### Aim of the task
Your job is to set down the stretch of entries that opens with the line containing "Smooth zipper with large imprintable area." and closes with the line containing "We have loads of props and areas right on si". Keep both end lines, copy each exactly, and add nothing.

----- Material shown

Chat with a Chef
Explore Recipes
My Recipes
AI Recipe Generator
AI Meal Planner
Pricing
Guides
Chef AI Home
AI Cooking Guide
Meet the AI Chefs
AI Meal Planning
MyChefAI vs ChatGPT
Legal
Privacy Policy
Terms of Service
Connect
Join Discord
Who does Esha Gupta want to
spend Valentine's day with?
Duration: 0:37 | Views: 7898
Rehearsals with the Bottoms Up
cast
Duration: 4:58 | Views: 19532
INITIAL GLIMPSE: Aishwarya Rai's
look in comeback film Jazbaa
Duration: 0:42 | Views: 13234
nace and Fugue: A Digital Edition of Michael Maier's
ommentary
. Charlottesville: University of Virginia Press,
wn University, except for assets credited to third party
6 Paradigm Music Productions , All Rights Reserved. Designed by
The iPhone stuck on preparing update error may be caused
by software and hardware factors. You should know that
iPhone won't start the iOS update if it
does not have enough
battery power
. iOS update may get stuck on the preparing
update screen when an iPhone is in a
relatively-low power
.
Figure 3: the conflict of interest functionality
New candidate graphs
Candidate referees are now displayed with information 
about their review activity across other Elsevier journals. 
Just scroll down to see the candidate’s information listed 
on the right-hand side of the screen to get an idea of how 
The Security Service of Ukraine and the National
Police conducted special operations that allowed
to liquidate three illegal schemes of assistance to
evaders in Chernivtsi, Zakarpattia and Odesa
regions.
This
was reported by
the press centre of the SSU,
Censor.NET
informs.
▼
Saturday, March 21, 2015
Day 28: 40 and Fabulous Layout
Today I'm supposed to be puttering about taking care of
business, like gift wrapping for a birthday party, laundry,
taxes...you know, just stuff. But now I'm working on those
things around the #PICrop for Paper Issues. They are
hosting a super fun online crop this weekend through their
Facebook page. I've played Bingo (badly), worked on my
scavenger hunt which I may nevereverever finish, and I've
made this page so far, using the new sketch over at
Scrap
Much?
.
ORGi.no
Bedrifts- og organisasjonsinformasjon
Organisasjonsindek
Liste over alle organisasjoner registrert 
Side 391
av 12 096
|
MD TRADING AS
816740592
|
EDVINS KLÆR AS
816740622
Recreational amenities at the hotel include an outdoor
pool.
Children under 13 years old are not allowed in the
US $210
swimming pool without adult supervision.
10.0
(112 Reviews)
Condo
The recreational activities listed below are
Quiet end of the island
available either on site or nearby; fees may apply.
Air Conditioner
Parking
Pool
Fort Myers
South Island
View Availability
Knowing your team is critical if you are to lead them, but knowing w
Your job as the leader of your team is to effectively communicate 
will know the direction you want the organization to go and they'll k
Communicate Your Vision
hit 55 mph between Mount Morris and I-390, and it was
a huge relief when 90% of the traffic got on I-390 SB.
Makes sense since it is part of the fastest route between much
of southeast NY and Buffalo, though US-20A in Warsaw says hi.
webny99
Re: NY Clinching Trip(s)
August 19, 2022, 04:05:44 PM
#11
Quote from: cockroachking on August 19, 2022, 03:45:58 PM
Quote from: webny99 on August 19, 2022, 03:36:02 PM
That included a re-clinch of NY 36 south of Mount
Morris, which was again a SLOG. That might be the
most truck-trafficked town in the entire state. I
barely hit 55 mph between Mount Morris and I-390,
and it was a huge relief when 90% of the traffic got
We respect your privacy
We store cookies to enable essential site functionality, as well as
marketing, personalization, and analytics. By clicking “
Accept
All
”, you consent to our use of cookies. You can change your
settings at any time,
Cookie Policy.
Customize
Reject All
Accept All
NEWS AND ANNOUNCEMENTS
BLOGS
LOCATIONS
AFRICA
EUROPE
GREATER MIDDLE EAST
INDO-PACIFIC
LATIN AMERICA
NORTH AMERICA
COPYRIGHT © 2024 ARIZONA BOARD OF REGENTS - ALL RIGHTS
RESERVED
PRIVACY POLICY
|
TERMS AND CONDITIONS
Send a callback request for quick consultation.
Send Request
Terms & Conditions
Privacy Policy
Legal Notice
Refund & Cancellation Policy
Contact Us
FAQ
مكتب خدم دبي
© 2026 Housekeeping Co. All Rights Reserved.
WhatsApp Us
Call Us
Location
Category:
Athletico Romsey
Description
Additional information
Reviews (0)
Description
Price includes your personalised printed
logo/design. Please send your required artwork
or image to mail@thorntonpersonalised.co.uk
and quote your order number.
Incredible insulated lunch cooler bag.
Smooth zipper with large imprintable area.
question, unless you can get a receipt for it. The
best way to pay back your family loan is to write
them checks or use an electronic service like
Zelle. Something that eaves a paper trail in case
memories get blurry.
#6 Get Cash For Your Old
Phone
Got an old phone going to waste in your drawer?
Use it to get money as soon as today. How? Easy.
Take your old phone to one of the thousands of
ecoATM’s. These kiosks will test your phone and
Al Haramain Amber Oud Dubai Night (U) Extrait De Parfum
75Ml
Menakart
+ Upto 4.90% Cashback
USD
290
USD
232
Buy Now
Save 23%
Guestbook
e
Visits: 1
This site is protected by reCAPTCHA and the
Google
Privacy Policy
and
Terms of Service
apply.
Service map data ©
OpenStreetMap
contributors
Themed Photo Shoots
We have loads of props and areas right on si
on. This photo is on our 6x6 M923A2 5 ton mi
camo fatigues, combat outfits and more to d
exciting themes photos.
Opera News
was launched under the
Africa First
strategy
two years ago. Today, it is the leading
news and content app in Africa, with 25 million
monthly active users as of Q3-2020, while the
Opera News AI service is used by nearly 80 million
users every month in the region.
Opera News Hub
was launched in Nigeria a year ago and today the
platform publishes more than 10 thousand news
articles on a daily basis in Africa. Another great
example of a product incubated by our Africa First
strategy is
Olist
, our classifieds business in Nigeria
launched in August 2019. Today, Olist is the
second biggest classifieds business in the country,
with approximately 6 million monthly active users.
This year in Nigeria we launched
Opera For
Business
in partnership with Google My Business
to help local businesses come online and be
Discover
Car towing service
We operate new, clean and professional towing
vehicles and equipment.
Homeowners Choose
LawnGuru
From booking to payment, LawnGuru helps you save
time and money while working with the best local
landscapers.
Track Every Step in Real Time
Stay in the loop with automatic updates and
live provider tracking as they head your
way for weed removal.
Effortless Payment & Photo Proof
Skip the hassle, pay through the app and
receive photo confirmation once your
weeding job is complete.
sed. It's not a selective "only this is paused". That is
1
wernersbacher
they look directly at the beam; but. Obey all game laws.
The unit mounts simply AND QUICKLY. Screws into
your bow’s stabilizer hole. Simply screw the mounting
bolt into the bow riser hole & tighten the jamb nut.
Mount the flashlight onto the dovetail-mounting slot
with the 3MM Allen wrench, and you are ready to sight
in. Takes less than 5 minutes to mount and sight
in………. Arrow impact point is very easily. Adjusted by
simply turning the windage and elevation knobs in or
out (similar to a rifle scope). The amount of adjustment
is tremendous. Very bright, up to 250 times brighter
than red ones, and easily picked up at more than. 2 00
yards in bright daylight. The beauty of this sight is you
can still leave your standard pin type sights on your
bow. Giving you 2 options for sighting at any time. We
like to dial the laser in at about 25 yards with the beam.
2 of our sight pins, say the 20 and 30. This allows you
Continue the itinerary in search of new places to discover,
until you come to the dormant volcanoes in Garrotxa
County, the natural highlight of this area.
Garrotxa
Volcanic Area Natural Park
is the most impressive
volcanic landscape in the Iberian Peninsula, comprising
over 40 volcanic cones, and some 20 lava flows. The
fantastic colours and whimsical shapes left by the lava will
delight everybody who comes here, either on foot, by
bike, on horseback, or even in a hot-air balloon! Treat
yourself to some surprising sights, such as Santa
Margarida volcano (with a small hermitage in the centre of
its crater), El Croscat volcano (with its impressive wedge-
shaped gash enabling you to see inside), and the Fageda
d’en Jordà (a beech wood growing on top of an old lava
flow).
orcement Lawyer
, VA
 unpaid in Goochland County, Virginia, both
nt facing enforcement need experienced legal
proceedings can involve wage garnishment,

----------

### Finished task
Smooth zipper with large imprintable area.
question, unless you can get a receipt for it. The
best way to pay back your family loan is to write
them checks or use an electronic service like
Zelle. Something that eaves a paper trail in case
memories get blurry.
#6 Get Cash For Your Old
Phone
Got an old phone going to waste in your drawer?
Use it to get money as soon as today. How? Easy.
Take your old phone to one of the thousands of
ecoATM’s. These kiosks will test your phone and
Al Haramain Amber Oud Dubai Night (U) Extrait De Parfum
75Ml
Menakart
+ Upto 4.90% Cashback
USD
290
USD
232
Buy Now
Save 23%
Guestbook
e
Visits: 1
This site is protected by reCAPTCHA and the
Google
Privacy Policy
and
Terms of Service
apply.
Service map data ©
OpenStreetMap
contributors
Themed Photo Shoots
We have loads of props and areas right on si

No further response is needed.